Radiol Cardiothorac Imaging. 2020 Oct 15;2(5):e200134. doi: 10.1148/ryct.2020200134.
To develop an accelerated three-dimensional (3D) late gadolinium enhancement (LGE) pulse sequence using balanced steady-state free precession readout with stack-of-stars k-space sampling and extra motion-state golden-angle radial sparse parallel (XD-GRASP) reconstruction and test the performance for detecting atrial scar and fibrosis in patients with atrial fibrillation (AF).

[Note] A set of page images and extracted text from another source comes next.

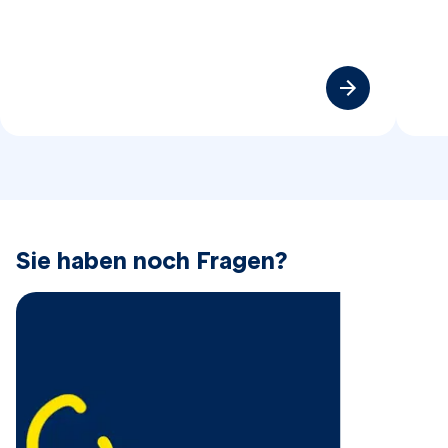
​Sie haben noch Fragen?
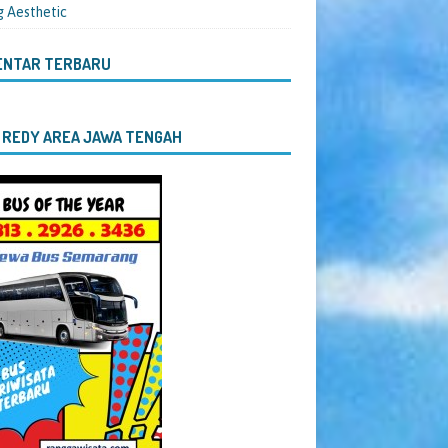
g Aesthetic
ENTAR TERBARU
 REDY AREA JAWA TENGAH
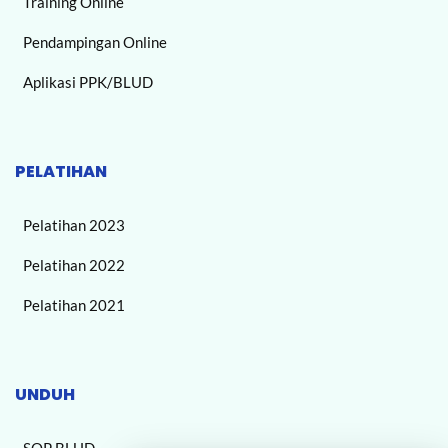
Training Online
Pendampingan Online
Aplikasi PPK/BLUD
PELATIHAN
Pelatihan 2023
Pelatihan 2022
Pelatihan 2021
UNDUH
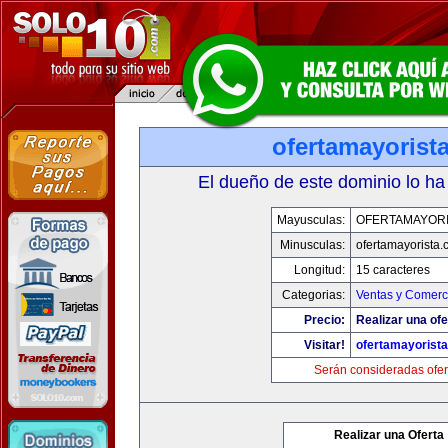
ofertamayorist
El dueño de este dominio lo ha
Mayusculas:
OFERTAMAYORI
Minusculas:
ofertamayorista
Longitud:
15 caracteres
Categorias:
Ventas y Comerci
Precio:
Realizar una ofe
Visitar!
ofertamayorist
Serán consideradas ofer
Realizar una Oferta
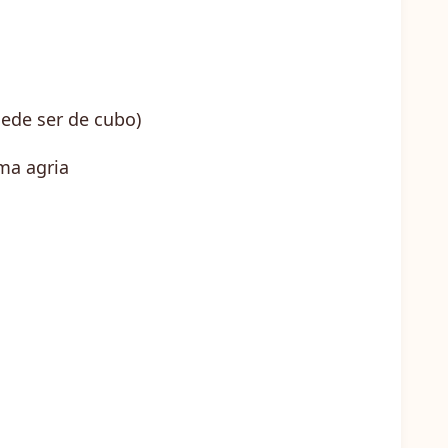
uede ser de cubo)
ema agria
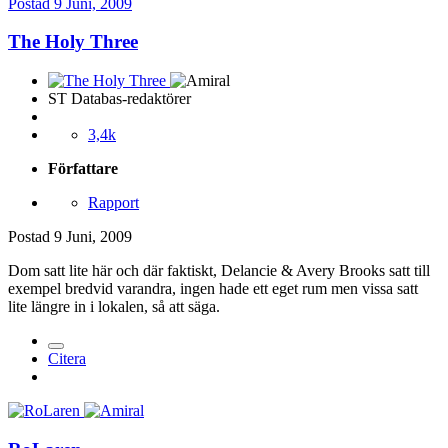
Postad
9 Juni, 2009
The Holy Three
ST Databas-redaktörer
3,4k
Författare
Rapport
Postad
9 Juni, 2009
Dom satt lite här och där faktiskt, Delancie & Avery Brooks satt till
exempel bredvid varandra, ingen hade ett eget rum men vissa satt
lite längre in i lokalen, så att säga.
Citera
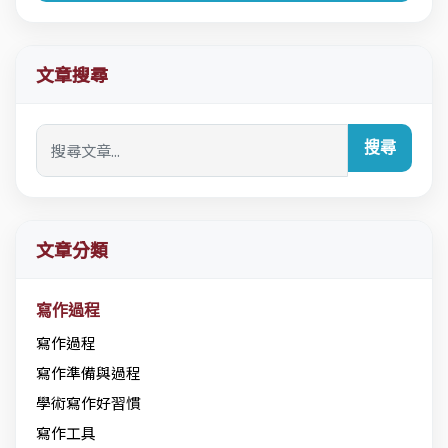
文章搜尋
搜尋
文章分類
寫作過程
寫作過程
寫作準備與過程
學術寫作好習慣
寫作工具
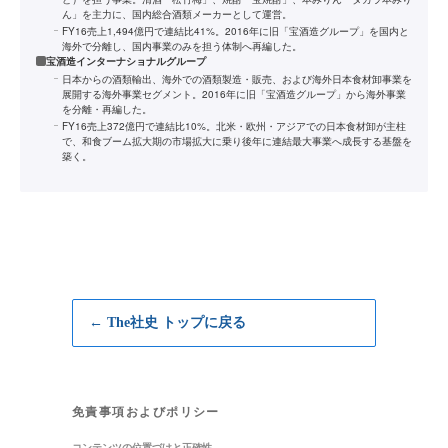
ん」を主力に、国内総合酒類メーカーとして運営。
FY16売上1,494億円で連結比41%。2016年に旧「宝酒造グループ」を国内と
海外で分離し、国内事業のみを担う体制へ再編した。
宝酒造インターナショナルグループ
日本からの酒類輸出、海外での酒類製造・販売、および海外日本食材卸事業を
展開する海外事業セグメント。2016年に旧「宝酒造グループ」から海外事業
を分離・再編した。
FY16売上372億円で連結比10%。北米・欧州・アジアでの日本食材卸が主柱
で、和食ブーム拡大期の市場拡大に乗り後年に連結最大事業へ成長する基盤を
築く。
← The社史 トップに戻る
免責事項およびポリシー
コンテンツの位置づけと正確性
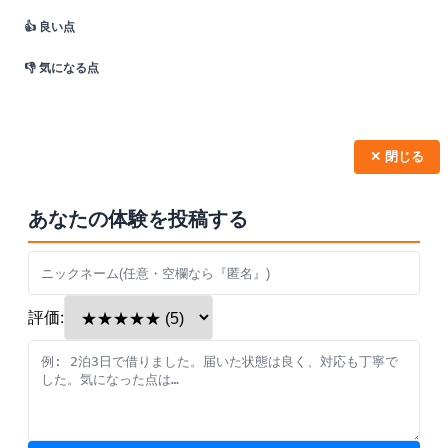
👍 良い点
👎 気になる点
✕ 閉じる
あなたの体験を投稿する
評価:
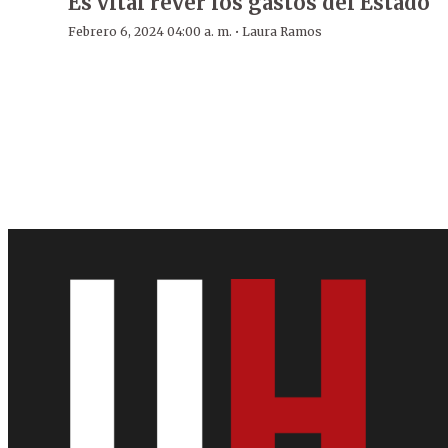
Es vital rever los gastos del Estado
·
Febrero 6, 2024 04:00 a. m.
Laura Ramos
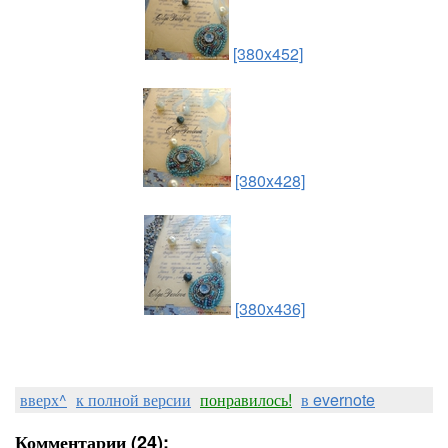
[380x452]
[380x428]
[380x436]
вверх^
к полной версии
понравилось!
в evernote
Комментарии (24):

Twenty-five patients with AF (20 paroxysmal and five persistent; 65 years ± 7 [standard deviation]; 18 men) were imaged at 1.5 T using the proposed LGE sequence with 1.3 mm × 1.3 mm × 2-mm spatial resolution and predictable imaging time. The resulting images were compared with historic images of 25 patients with AF (18 paroxysmal and seven persistent; 67 years ± 10; 14 men) obtained using a reference 3D left atrial (LA) LGE sequence with 1.3 mm × 1.3 mm × 2.5-mm spatial resolution. Two readers visually graded the 3D LGE images (conspicuity, artifact, noise) on a five-point Likert scale (1 = worst, 3 = acceptable, 5 = best), in which the summed visual score (SVS) of 9 or greater was defined as clinically acceptable. Appropriate statistical analyses (Cohen κ coefficient, Mann-Whitney test, tests, and intraclass correlation) were performed, where a value < .05 was considered significant.

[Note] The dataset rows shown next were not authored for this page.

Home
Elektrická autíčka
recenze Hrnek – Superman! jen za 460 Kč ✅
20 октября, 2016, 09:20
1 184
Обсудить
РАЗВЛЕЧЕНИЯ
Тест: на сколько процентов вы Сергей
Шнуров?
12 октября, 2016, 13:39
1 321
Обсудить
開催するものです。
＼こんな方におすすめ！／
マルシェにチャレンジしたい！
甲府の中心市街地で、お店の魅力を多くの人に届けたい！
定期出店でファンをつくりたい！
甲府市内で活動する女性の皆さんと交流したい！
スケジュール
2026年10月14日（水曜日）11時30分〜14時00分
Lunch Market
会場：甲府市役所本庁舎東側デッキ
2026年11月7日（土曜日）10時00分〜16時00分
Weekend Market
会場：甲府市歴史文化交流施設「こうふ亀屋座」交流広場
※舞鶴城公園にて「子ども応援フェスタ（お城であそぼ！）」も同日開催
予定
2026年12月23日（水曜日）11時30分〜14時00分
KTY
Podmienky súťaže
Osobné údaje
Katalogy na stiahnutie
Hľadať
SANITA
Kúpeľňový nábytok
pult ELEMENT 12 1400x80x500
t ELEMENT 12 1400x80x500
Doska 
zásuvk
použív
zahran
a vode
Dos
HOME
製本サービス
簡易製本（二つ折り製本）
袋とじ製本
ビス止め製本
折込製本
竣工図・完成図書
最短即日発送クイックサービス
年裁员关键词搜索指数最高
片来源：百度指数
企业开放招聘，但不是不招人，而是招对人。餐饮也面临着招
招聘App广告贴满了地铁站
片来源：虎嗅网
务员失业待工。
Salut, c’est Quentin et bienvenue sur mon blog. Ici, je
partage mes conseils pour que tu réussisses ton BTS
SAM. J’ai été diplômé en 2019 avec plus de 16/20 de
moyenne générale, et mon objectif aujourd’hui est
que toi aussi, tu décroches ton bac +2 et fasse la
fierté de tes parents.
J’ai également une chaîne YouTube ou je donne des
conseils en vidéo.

Mean imaging time was significantly shorter ( < .01) for the proposed pulse sequence (5.9 minutes ± 1.3) than for the reference pulse sequence (10.6 minutes ± 2). Median SVS was significantly higher ( < .01) for the proposed (SVS = 11) than reference (SVS = 9.5) 3D LA LGE images. Interrater reproducibility in visual scores was higher for the proposed (κ = 0.78-1) than reference 3D LA LGE (κ = 0.44-0.75). Intrareader repeatability in fibrosis quantification was higher for the reference cohort (intraclass correlation coefficient [ICC] = 0.94) than the prospective cohort (ICC = 0.79).
The proposed 3D LA LGE method produced clinically acceptable image quality with 1.5 mm × 1.5 mm × 2-mm nominal spatial resolution and 6-minute predictable imaging time for quantification of LA scar and fibrosis in patients with AF. © RSNA, 2020.

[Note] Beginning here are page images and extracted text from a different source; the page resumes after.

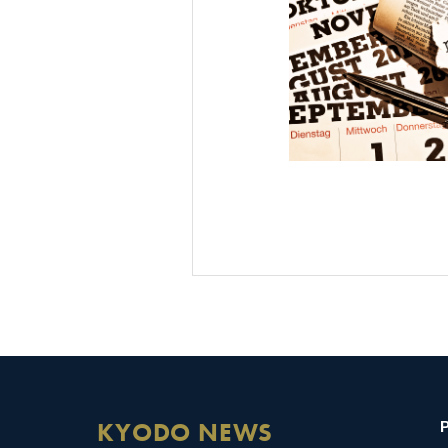
KYODO NEWS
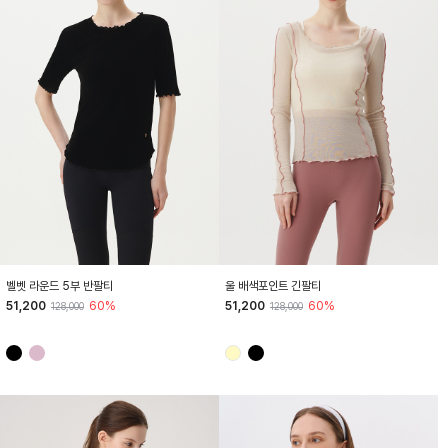
HTWTS4K03T
HTWTL4K04T
벨벳 라운드 5부 반팔티
울 배색포인트 긴팔티
51,200
60%
51,200
60%
128,000
128,000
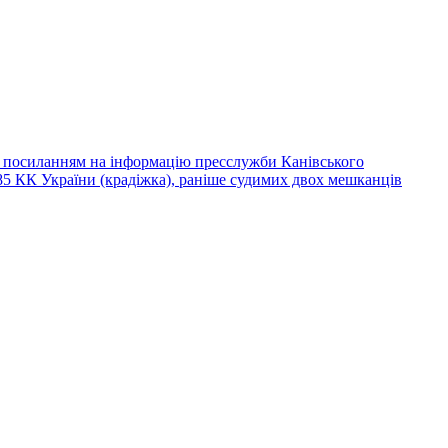
 із посиланням на інформацію пресслужби Канівського
185 КК України (крадіжка), раніше судимих двох мешканців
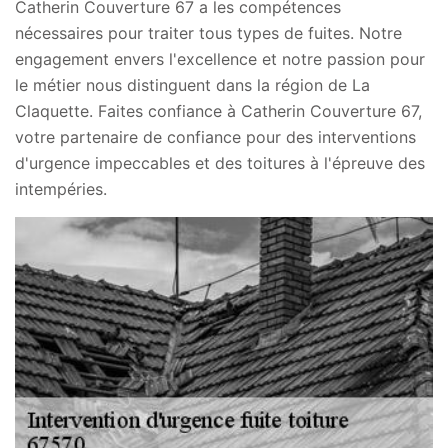
Catherin Couverture 67 a les compétences
nécessaires pour traiter tous types de fuites. Notre
engagement envers l'excellence et notre passion pour
le métier nous distinguent dans la région de La
Claquette. Faites confiance à Catherin Couverture 67,
votre partenaire de confiance pour des interventions
d'urgence impeccables et des toitures à l'épreuve des
intempéries.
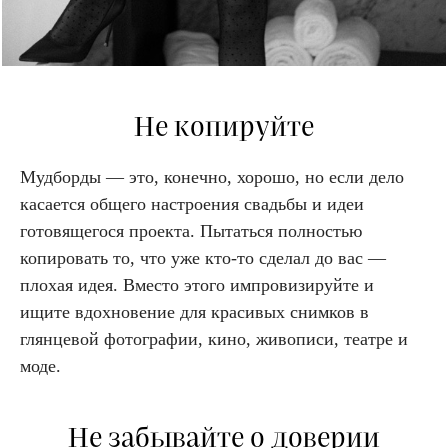
Не копируйте
Мудборды — это, конечно, хорошо, но если дело
касается общего настроения свадьбы и идеи
готовящегося проекта. Пытаться полностью
копировать то, что уже кто-то сделал до вас —
плохая идея. Вместо этого импровизируйте и
ищите вдохновение для красивых снимков в
глянцевой фотографии, кино, живописи, театре и
моде.
Не забывайте о доверии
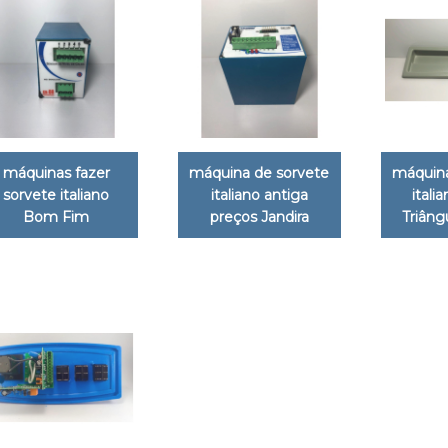
máquinas fazer
máquina de sorvete
máquina
sorvete italiano
italiano antiga
itali
Bom Fim
preços Jandira
Triâng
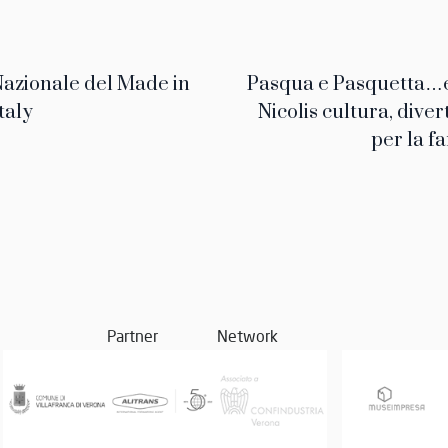
Nazionale del Made in
Pasqua e Pasquetta…e
taly
Nicolis cultura, dive
per la f
Partner
Network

利用星状堆叠式k空间采样的平衡稳态自由进动读出和额外运动状态黄金角径向稀疏并行(XD-GRASP)重建技术,开发一种加速三维(3D)延迟钆增强(LGE)脉冲序列,并测试其在检测心房颤动(AF)患者心房瘢痕和纤维化方面的性能。
25例AF患者(20例阵发性和5例持续性;65岁±7岁[标准差];18例男性)在1.5T磁共振成像系统上采用所提出的LGE序列进行成像,空间分辨率为1.3mm×1.3mm×2mm,成像时间可预测。将所得图像与25例AF患者(18例阵发性和7例持续性;67岁±10岁;14例男性)的历史图像进行比较,后者使用参考三维左心房(LA)LGE序列获得,空间分辨率为1.3mm×1.3mm×2.5mm。两名阅片者对3D LGE图像的清晰度、伪影、噪声进行五分制李克特量表评分(1=最差,3=可接受,5=最佳),其中总视觉评分(SVS)≥9定义为临床可接受。进行适当的统计分析(Cohen κ系数、Mann-Whitney检验、检验和组内相关分析),P值<0.05被认为具有统计学意义。
所提出的脉冲序列平均成像时间(5.9分钟±1.3)明显短于参考脉冲序列(10.6分钟±2)(P<0.01)。所提出的3D LA LGE图像的SVS中位数(SVS=11)明显高于参考图像(SVS=9.5)(P<0.01)。所提出的3D LA LGE图像视觉评分的阅片者间重复性(κ=0.78-1)高于参考图像(κ=0.44-0.75)。参考队列中纤维化定量的阅片者内重复性(组内相关系数[ICC]=0.94)高于前瞻性队列(ICC=0.79)。
所提出的3D LA LGE方法在AF患者中产生了临床可接受的图像质量,名义空间分辨率为1.5mm×1.5mm×2mm,成像时间可预测为6分钟,用于量化LA瘢痕和纤维化。©RSNA,2020。